Everyone seemed to have gotten a good night’s sleep after our long day of travel and we were all up and had eaten by 9 for our morning devotional. The breakfast provided by the hotel was very nice with sausage, eggs, waffles, cereal, pastries, potatoes, and good coffee. Today’s devotional was over Colossians 3:12-17 talking about clothing ourselves in God’s love and spreading His word. The pastors and Max, our translator, from Samara United Methodist Church met us at 10 and we left for our first day in the city.
We first walked around the city center of Samara, with Max explaining different architectural styles along the way. We learned that the earliest buildings were wooden, but many have been burned or knocked down, so most of the structures present today have been built since the 19th century. They take much pride in the wood and stone carvings on the outside of their buildings, which can also indicate what type of function the building is used for. However, buildings from the Soviet time period were very functional and not meant to show beauty. We ended our walking tour at a scenic overlook of the Volga River:
Next we headed to Stalin’s bunker, which would have been used during the Second World War, or as Russians call it, the Great Patriotic War. We got to hike 12 stories underground and learn about how and why the bunker was built. We ended in a room that would have been Stalin’s office, which was designed exactly like the office at the Kremlin, so if Stalin came to this bunker he would’ve felt at home. However, there is no documentation that Stalin ever came to this bunker.
After the tour we headed to Kuybyshev Square which is just a massive area of pavement in front of a theater where the ballet performs. From here we went to lunch at a restaurant themed like a Soviet apartment. After we ordered we were able to walk around from room to room and see what types of decorations they would have had. After our meal our hosts insisted we tried blini, a Russian dessert similar to crepes. We topped them with cream and jam and they were delicious.
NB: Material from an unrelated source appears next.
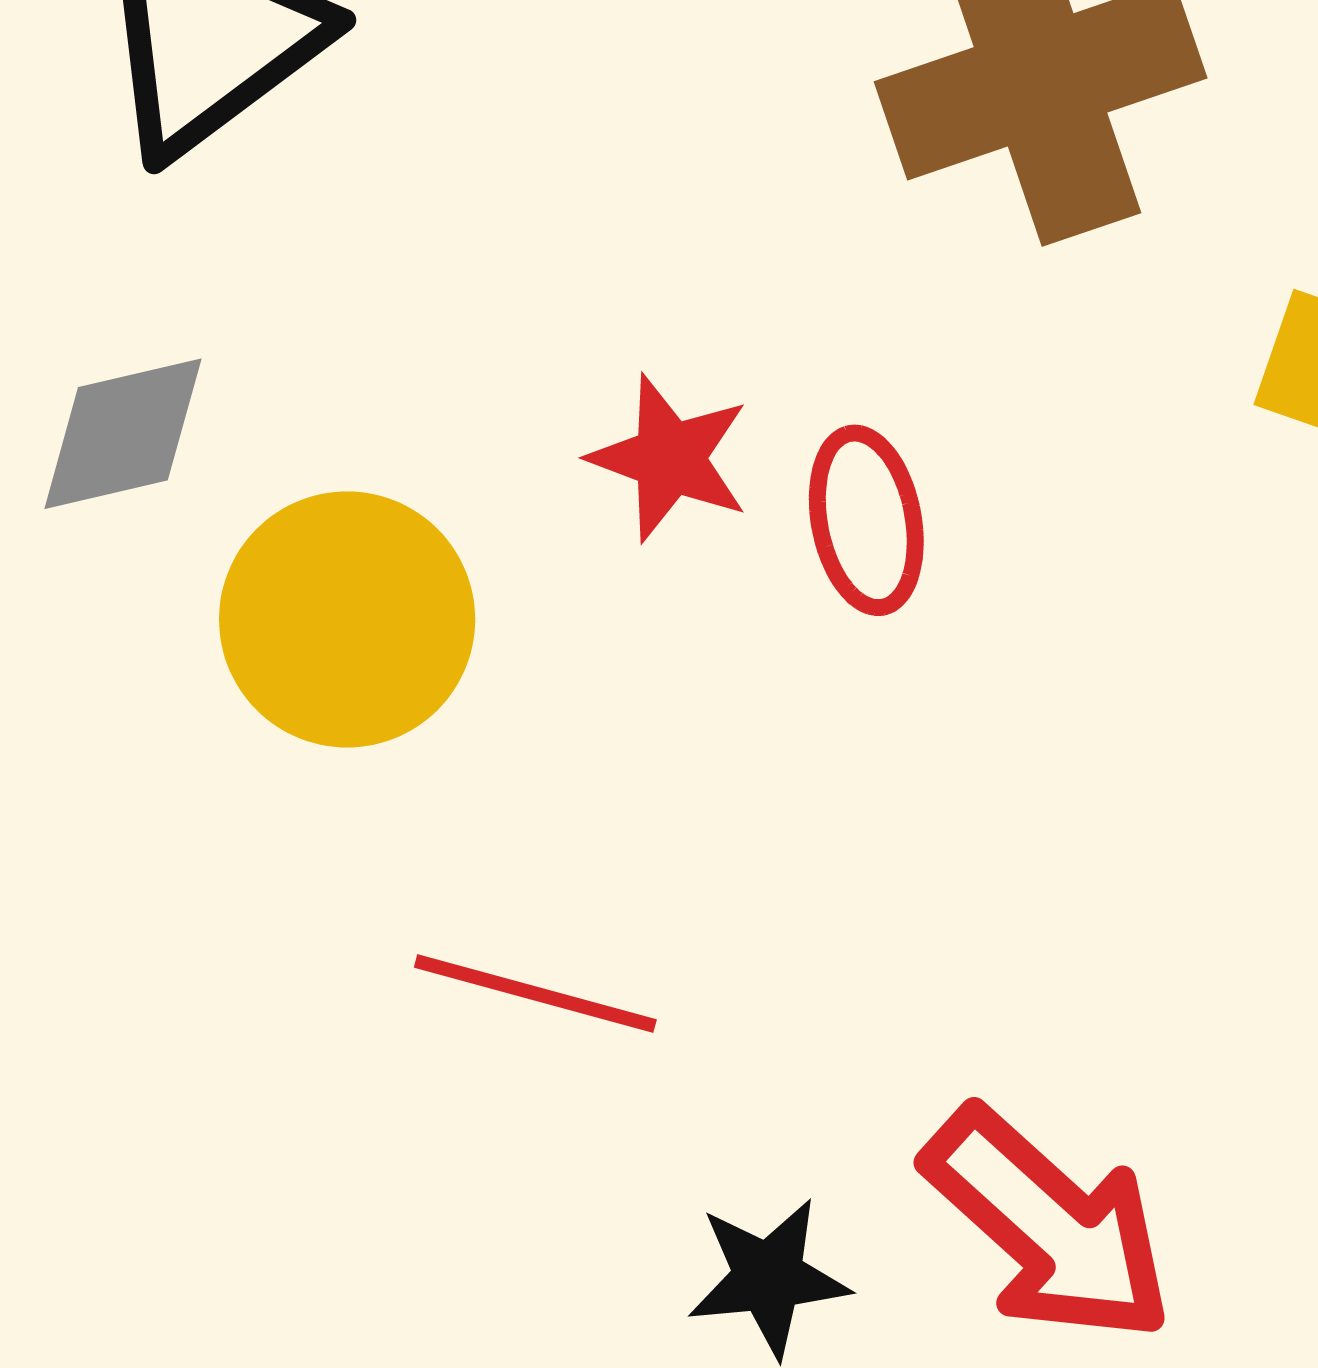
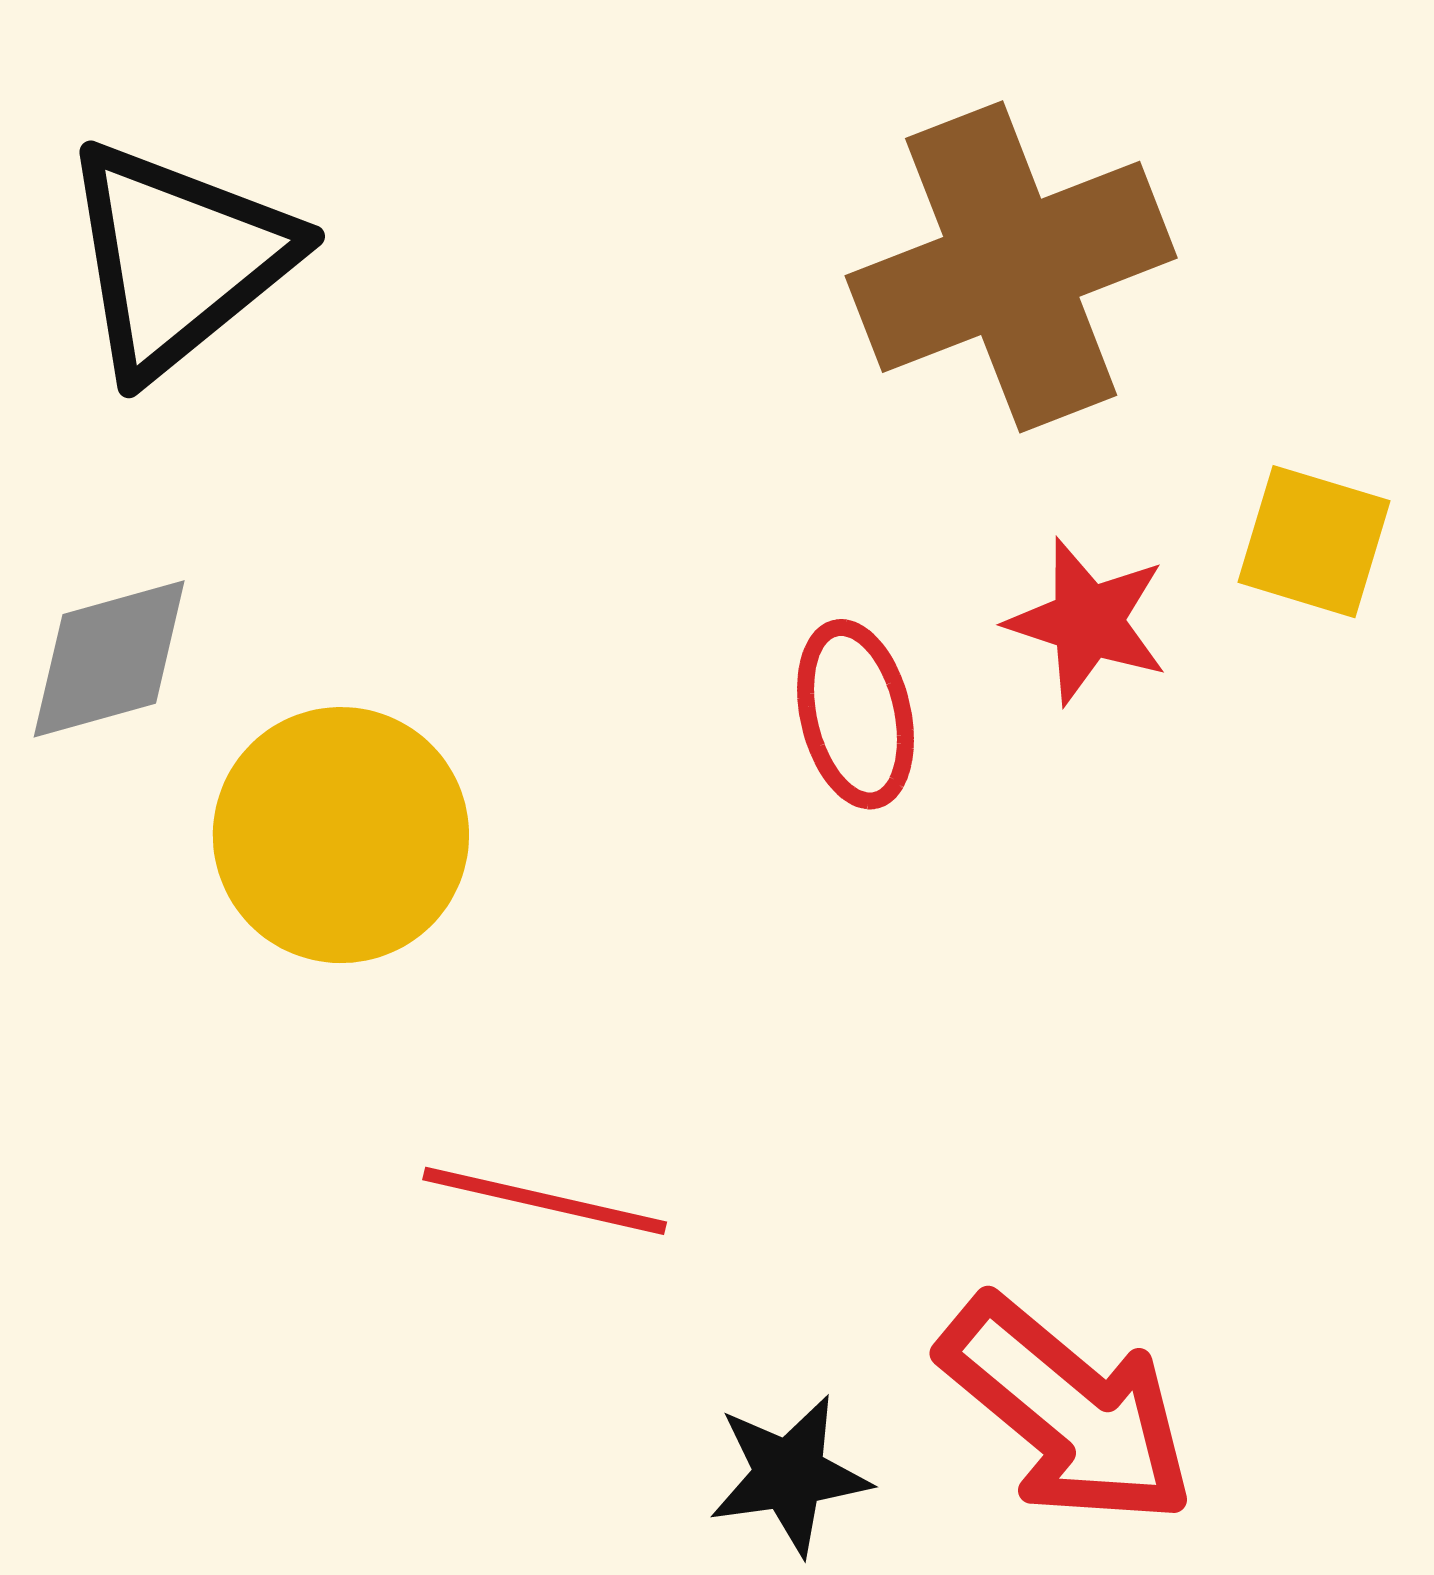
red star: (670, 458) -> (1088, 621), moved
We then went to Samara United Methodist Church where we got a tour and learned the history of its foundation and met some more of the members. We are always greeted with big smiles and open arms. We ended our tour in the youth cafe with tea time, talking and getting to know more about each other. Then we were invited to join members in the sanctuary for a prayer meeting, which was filled with songs we (kind of) knew in English, while we had Russian hymnals in front of us. It was a great experience seeing how we could worship together even though we may not speak the same language. Below are pictures of the church and its sanctuary:
We then enjoyed a delicious pizza and salad dinner with young adults from the church. If it weren’t for Max we wouldn’t be able to have as great of conversations as we have, so we’re very thankful he’s been so generous with his time in escorting and translating for us. Everyone has been so welcoming and we’re looking forward to another great day tomorrow. Do svidaniya (goodbye) and we’ll be back tomorrow to once again update you on our travels.